Personal information
- Born: 1859 Hamilton, Canada West
- Died: March 20, 1899 (aged 39–40) Toronto, Ontario, Canada
- Occupations: Jockey / Trainer, Owner

Horse racing career
- Sport: Horse racing

Major racing wins
- Manhattan Handicap (1877) Grand National Handicap (1878) Homebred Produce Stakes (1879) Harold Stakes (1883, 1887) Alabama Stakes (1884) Hunter Stakes (1884) Saratoga Cup (1884) September Stakes (1884) Spindrift Stakes (1885) Camden Stakes (1887) Latonia Oaks (1887) Travers Stakes (1887) St. Louis Derby (1889) Maple Leaf Stakes (1893) Quickstep Stakes (1894) Canadian Classic Race wins: Queen's Plate (1893)

Racing awards
- Churchill Downs Leading jockey (1883, Fall) (1887, Spring)

Significant horses
- Inspiration, Martello, Sir Dixon, St. Augustine, Volante

= Harry Blaylock =

William Henry Blaylock (1859 - March 20, 1899) was a jockey in Thoroughbred racing who met with success both in the United States and his native Canada. In 1893 he won the Queen's Plate which became Canada's most important race and is the oldest continuously run race for Thoroughbred horses in North America.

==Skill - Honesty - Integrity==
Known by the nickname Harry, Blaylock's death as reported by the San Francisco publication Breeder and Sportsman said that he had been one of the "most prominent jockeys on the American turf and stood high for skill and integrity." As well, the New York Times obituary stated that Blaylock "had a reputation for skill and honesty second to none."

==Career==
Harry Blaylock began his career in Canada riding for fellow Hamilton, Ontario native and a future Canadian Horse Racing Hall of Fame trainer, Charles Boyle. He went on to be a contract rider in the United States for a number of prominent racing stable owners including another fellow Canadian Edward Corrigan, future U.S. Racing Hall of Fame inductee William P. Burch, Lucky Baldwin, plus the Lorillard brothers Pierre and George.

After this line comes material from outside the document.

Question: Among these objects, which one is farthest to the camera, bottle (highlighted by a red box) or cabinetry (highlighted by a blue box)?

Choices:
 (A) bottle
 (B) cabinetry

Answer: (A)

On May 24, 1893, at Woodbine Racetrack in Toronto Harry Blaylock won Canada's most important race, the Queen's Plate. He was aboard Martello for trainer John Walker and owner Joseph E. Seagram, the wealthy proprietor of the Seagram distillery.

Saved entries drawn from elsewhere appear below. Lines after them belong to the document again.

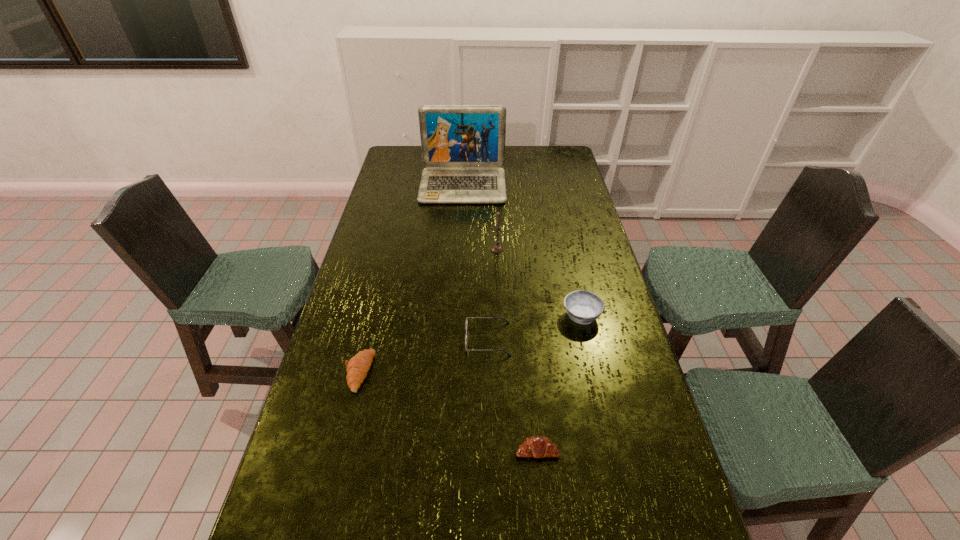 You are a GUI agent. You are given a task and a screenshot of the screen. Output one action in this format:
    pyautogui.click(x=<x>, y=<y>)
    Task: Click on the vacant region between the sunglasses and the tallest object
    
    Given the screenshot: What is the action you would take?
    pyautogui.click(x=475, y=262)

You are a GUI agent. You are given a task and a screenshot of the screen. Output one action in this format:
    pyautogui.click(x=<x>, y=<y>)
    Task: Click on the vacant space that's between the fifth shortest object and the shortest object
    Image resolution: width=960 pixels, height=540 pixels.
    Given the screenshot: What is the action you would take?
    pyautogui.click(x=517, y=349)

The height and width of the screenshot is (540, 960). In order to click on free spot between the rightmost object and the candle in this screenshot , I will do `click(540, 282)`.

This screenshot has height=540, width=960. Find the location of `vacant space that's between the leftmost object and the candle`. vacant space that's between the leftmost object and the candle is located at coordinates (428, 310).

Select which object appears as the third closest to the sunglasses. Please provide its 2D coordinates. Your answer should be formatted as a tuple, i.e. [(x, y)], where the tuple contains the x and y coordinates of a point satisfying the conditions above.

[(357, 368)]

The image size is (960, 540). I want to click on the fourth closest object relative to the fifth nearest object, so click(357, 368).

You are a GUI agent. You are given a task and a screenshot of the screen. Output one action in this format:
    pyautogui.click(x=<x>, y=<y>)
    Task: Click on the free space that satisfies the following two spatial constraints: 1. on the screen of the laptop computer; 2. on the left side of the fifth nearest object
    
    Given the screenshot: What is the action you would take?
    pyautogui.click(x=460, y=249)

Image resolution: width=960 pixels, height=540 pixels. Find the location of `vacant space that satisfies the following two spatial constraints: 1. on the front side of the nearest object; 2. on the right side of the farther crescent roll`. vacant space that satisfies the following two spatial constraints: 1. on the front side of the nearest object; 2. on the right side of the farther crescent roll is located at coordinates (340, 450).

Harry Blaylock had three mounts in the Kentucky Derby with his best result in the 1887 edition when he finished fourth aboard Banburg owned by James D. Morrisey. He also competed in the 1885 Belmont Stakes in which he was second on George Lorillard's colt St. Augustine.

Some of Blaylock's important race wins in the United States were the 1877 Manhattan Handicap, the 1884 Saratoga Cup and in 1887 the inaugural running of the Latonia Oaks as well as that year's prestigious Travers Stakes.
 When his riding career was over, Blaylock turned to owning Thoroughbreds which he trained for racing.

The Breeder and Sportsman reported that Harry Blaylock suffered a stroke of paralysis on August 2, 1897. Although he was not expected to recover, Blaylock lived until March 20, 1899, when he died at age 40.